Objective: We investigated the relevance of mdm2 and p53 primary tumour expression to the clinical outcome of a consecutive series of advanced colorectal cancer patients treated with a 5-fluorouracil-based chemotherapy.
Methods: The expression of p53 and mdm2 was analyzed by an immunohistochemical assay in 80 formalin-fixed paraffin embedded primary tumour samples and related to the clinical response to 5-fluorouracil therapy and to the prognosis of the patients. In a subgroup of 46 tumours, the apoptotic index (AI) as determined by the Tunel technique was also assessed.

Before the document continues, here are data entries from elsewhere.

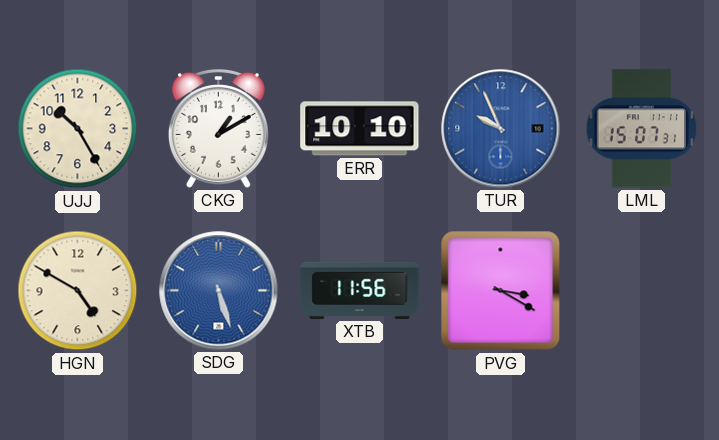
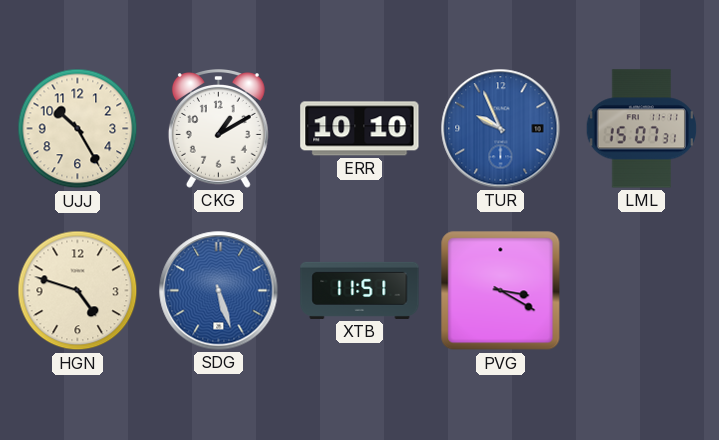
HGN: 4:50 -> 4:48
XTB: 11:56 -> 11:51
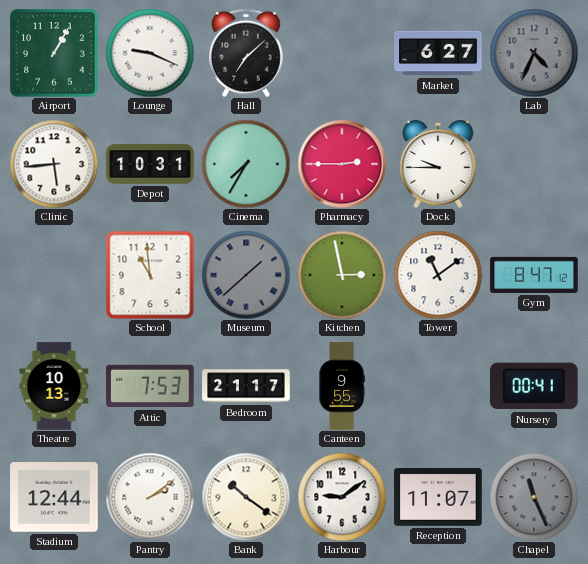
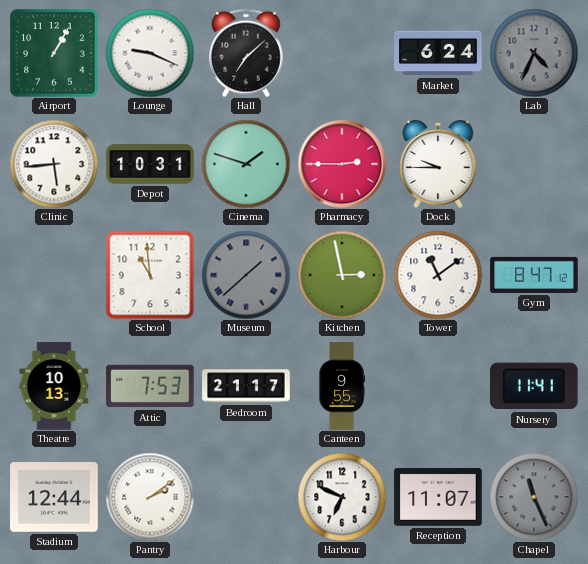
Market: 6:27 -> 6:24
Cinema: 7:35 -> 1:48
Nursery: 00:41 -> 11:41
Bank: 10:21 -> none
Harbour: 9:09 -> 6:49
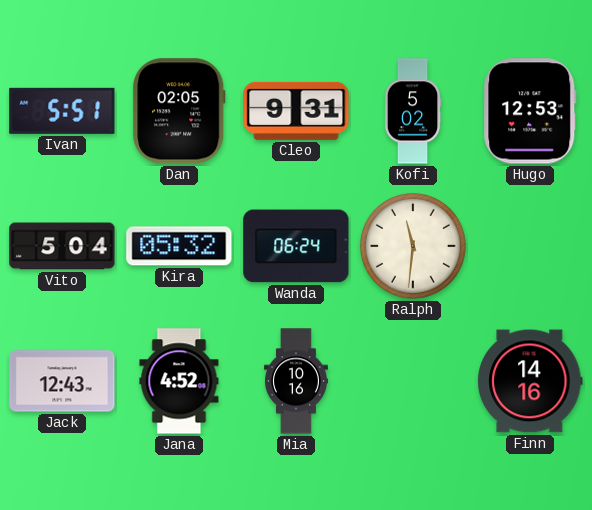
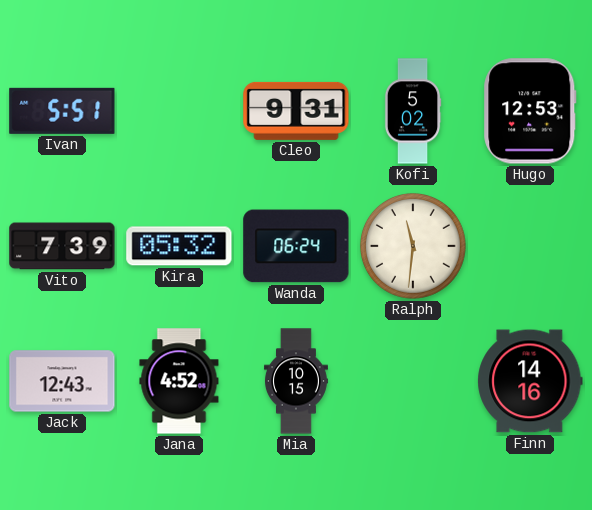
Dan: 02:05 -> none
Vito: 5:04 -> 7:39
Mia: 10:16 -> 10:15
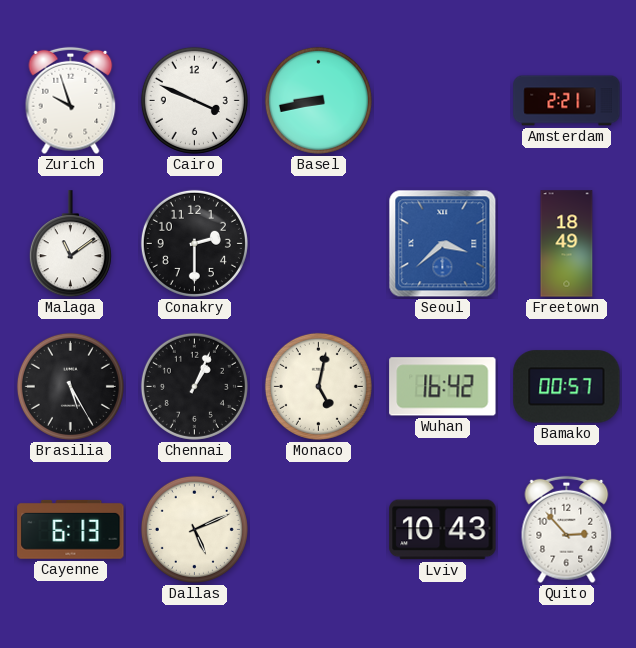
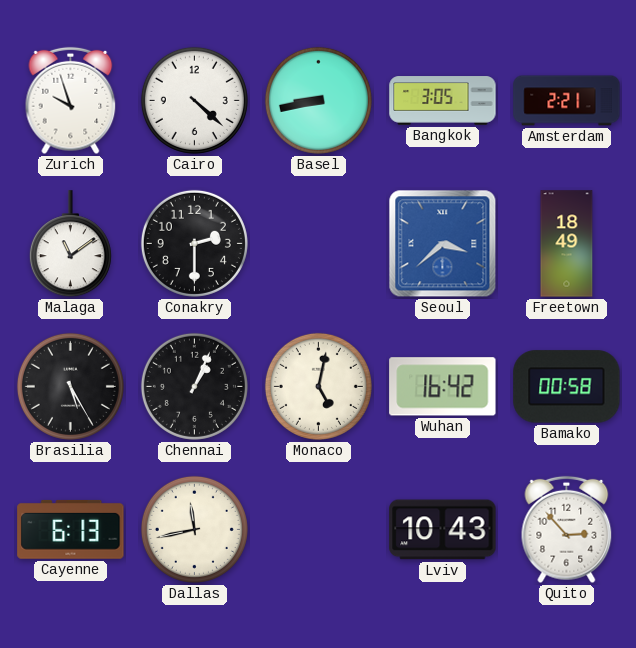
Cairo: 3:49 -> 4:22
Bangkok: none -> 3:05
Bamako: 00:57 -> 00:58
Dallas: 5:11 -> 11:43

Results: Nuclear immunostaining of p53 and mdm2 was present in 42 and 30% of the cases, respectively. No correlation was demonstrated between p53 and mdm2 expression (rs = -0.01; p > 0.05). With regard to the clinical outcome, no statistical association was demonstrated among p53 and mdm2 expression, AI, probability of clinical response to treatment, time to progression, or overall survival. The subgroup of patients with a p53-negative/mdm2-positive tumour showed a worse response rate (15%); however, mdm2-positive/AI-negative tumours showed a 0% (0/7) probability of a clinical response as compared with 30% (9/30) of the remaining tumour patient subgroups; this also translated in a significantly worse overall survival probability (p = 0.01 by log rank).
Conclusions: The analysis of mdm2 expression does not add significant clinical information in colorectal cancers with a different p53 status. Conversely, further analysis of AI seems to give data of a promising prognostic-predictive value.